--- Dataset entries Enclosed Below ---

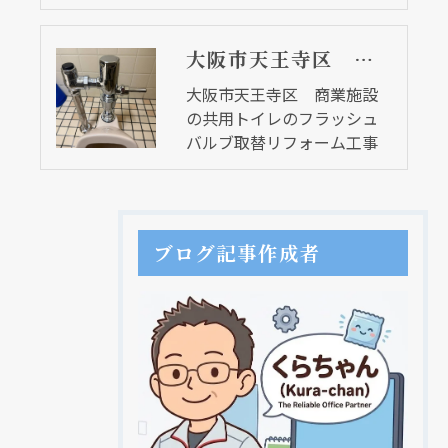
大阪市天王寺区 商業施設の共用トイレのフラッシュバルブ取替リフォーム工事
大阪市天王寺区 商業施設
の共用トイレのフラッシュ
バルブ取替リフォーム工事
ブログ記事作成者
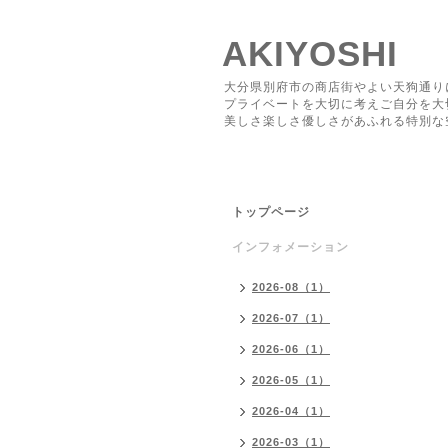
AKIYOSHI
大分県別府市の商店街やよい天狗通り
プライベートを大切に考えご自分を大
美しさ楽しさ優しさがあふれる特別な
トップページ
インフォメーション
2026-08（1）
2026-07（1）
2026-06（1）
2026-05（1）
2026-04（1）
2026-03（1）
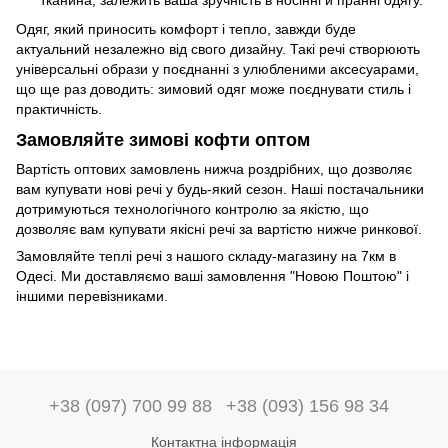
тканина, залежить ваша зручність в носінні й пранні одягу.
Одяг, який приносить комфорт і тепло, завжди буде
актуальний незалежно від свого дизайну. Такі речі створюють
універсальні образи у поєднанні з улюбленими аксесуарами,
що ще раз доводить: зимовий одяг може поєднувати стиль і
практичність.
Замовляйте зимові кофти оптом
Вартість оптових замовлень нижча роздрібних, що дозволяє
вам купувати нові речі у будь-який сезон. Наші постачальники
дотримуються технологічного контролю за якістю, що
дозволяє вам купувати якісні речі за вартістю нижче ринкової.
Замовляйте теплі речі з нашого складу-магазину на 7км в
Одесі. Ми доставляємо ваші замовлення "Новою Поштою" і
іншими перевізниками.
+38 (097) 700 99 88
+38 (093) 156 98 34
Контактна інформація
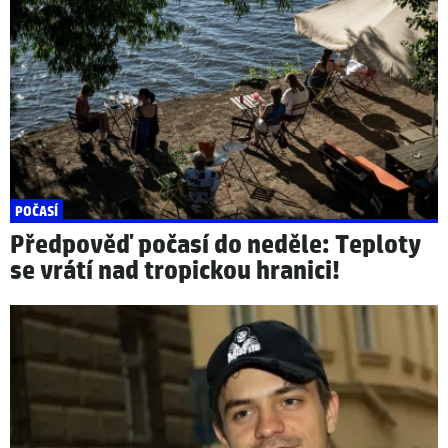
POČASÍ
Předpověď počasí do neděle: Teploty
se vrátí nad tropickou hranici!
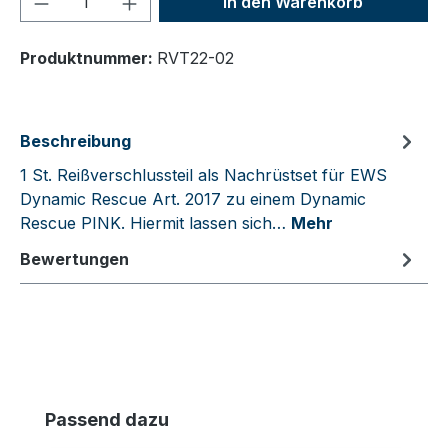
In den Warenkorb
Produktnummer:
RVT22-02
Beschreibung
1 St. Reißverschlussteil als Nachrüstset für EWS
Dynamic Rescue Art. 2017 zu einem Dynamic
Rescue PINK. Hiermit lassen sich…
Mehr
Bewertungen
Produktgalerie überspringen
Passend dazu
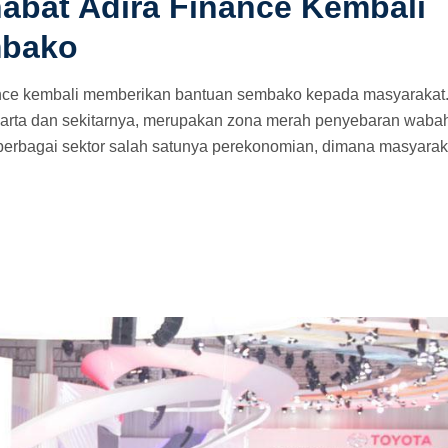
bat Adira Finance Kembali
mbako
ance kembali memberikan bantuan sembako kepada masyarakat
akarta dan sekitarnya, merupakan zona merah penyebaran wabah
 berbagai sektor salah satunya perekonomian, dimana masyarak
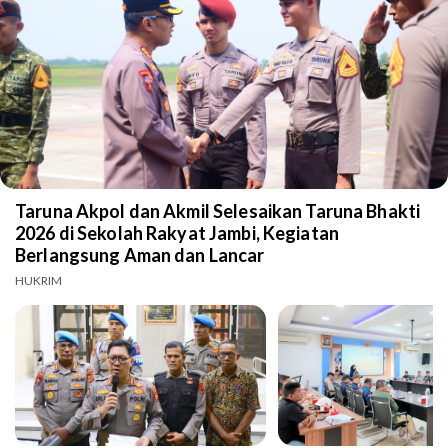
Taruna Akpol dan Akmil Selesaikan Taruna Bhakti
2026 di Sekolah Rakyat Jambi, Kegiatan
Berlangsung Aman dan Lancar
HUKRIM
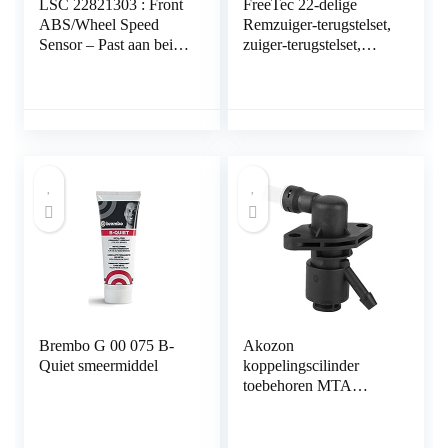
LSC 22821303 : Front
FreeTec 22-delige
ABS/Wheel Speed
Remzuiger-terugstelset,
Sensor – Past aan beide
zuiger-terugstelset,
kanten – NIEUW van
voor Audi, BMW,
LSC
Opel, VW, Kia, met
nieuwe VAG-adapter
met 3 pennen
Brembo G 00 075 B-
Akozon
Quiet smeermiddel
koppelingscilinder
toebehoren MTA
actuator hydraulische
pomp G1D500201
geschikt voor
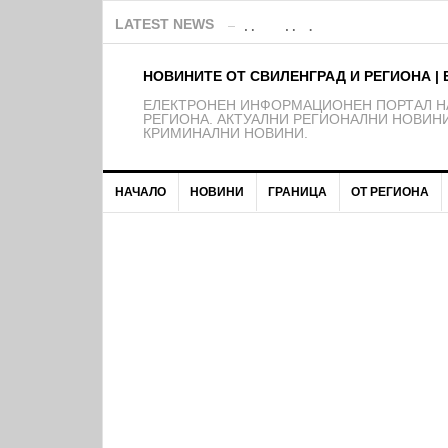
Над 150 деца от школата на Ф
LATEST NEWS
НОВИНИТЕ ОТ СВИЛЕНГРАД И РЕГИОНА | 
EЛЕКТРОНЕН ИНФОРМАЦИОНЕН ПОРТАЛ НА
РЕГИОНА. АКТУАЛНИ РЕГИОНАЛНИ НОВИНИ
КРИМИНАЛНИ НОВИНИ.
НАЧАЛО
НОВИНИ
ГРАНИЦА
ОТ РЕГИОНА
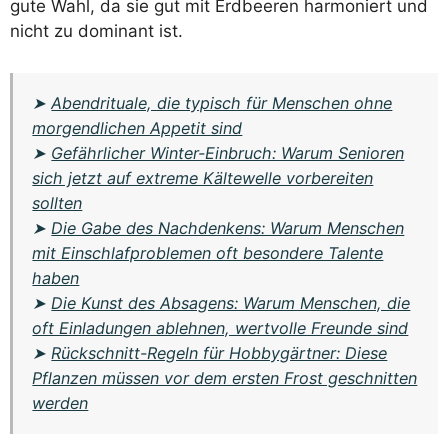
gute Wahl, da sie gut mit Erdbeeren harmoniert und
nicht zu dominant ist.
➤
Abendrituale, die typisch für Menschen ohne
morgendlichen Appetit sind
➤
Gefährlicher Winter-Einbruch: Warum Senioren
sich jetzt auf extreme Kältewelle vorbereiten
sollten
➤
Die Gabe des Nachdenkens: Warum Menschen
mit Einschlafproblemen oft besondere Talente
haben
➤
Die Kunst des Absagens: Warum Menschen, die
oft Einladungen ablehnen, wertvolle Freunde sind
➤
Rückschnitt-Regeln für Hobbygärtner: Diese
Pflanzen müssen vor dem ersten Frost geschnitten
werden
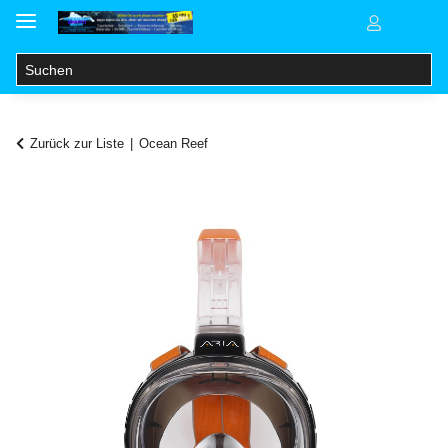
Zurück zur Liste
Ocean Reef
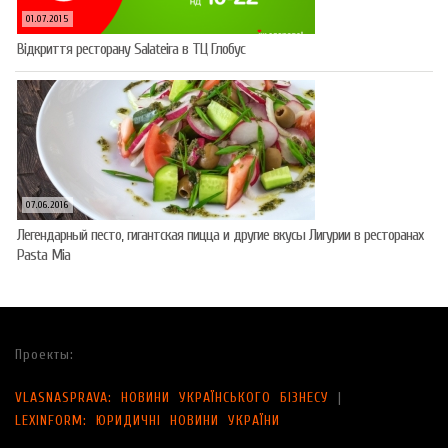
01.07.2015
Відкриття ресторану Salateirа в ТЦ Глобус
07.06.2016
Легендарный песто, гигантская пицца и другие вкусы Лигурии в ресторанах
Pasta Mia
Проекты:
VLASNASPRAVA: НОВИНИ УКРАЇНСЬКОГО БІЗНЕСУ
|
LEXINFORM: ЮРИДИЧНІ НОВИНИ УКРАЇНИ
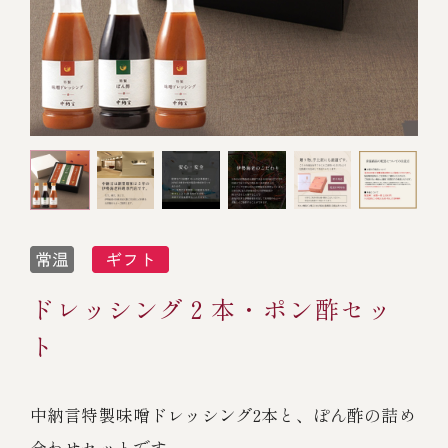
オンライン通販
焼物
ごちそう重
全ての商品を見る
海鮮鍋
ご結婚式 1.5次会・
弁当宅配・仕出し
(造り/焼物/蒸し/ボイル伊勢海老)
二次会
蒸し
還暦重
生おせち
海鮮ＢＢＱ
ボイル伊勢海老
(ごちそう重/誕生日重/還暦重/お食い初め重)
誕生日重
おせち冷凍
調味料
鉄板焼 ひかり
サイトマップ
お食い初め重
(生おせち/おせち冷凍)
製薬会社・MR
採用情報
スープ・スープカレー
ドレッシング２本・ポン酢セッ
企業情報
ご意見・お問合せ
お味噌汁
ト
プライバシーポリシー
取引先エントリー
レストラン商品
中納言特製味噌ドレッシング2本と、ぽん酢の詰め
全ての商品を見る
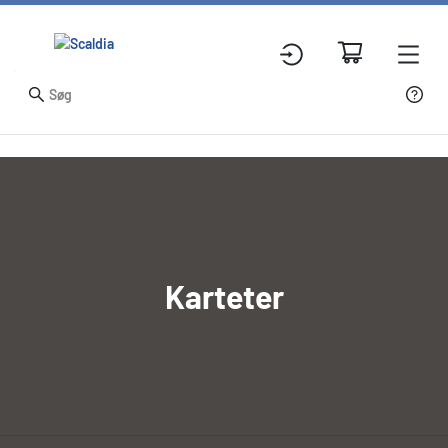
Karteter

--- End of Enclosed Dataset entries ---

**Exercise goal:** Copy exactly the part of the material above that opens with the line containing "Вартість оптових замовлень" and closes with the line containing "kanten – NIEUW van", ends included. Drop the images.

**Exercise response:**
Вартість оптових замовлень нижча роздрібних, що дозволяє
вам купувати нові речі у будь-який сезон. Наші постачальники
дотримуються технологічного контролю за якістю, що
дозволяє вам купувати якісні речі за вартістю нижче ринкової.
Замовляйте теплі речі з нашого складу-магазину на 7км в
Одесі. Ми доставляємо ваші замовлення "Новою Поштою" і
іншими перевізниками.
+38 (097) 700 99 88
+38 (093) 156 98 34
Контактна інформація
POČASÍ
Předpověď počasí do neděle: Teploty
se vrátí nad tropickou hranici!
In den Warenkorb
Produktnummer:
RVT22-02
Beschreibung
1 St. Reißverschlussteil als Nachrüstset für EWS
Dynamic Rescue Art. 2017 zu einem Dynamic
Rescue PINK. Hiermit lassen sich…
Mehr
Bewertungen
Produktgalerie überspringen
Passend dazu
bat Adira Finance Kembali
mbako
ance kembali memberikan bantuan sembako kepada masyarakat
akarta dan sekitarnya, merupakan zona merah penyebaran wabah
 berbagai sektor salah satunya perekonomian, dimana masyarak
Taruna Akpol dan Akmil Selesaikan Taruna Bhakti
2026 di Sekolah Rakyat Jambi, Kegiatan
Berlangsung Aman dan Lancar
HUKRIM
LSC 22821303 : Front
FreeTec 22-delige
ABS/Wheel Speed
Remzuiger-terugstelset,
Sensor – Past aan beide
zuiger-terugstelset,
kanten – NIEUW van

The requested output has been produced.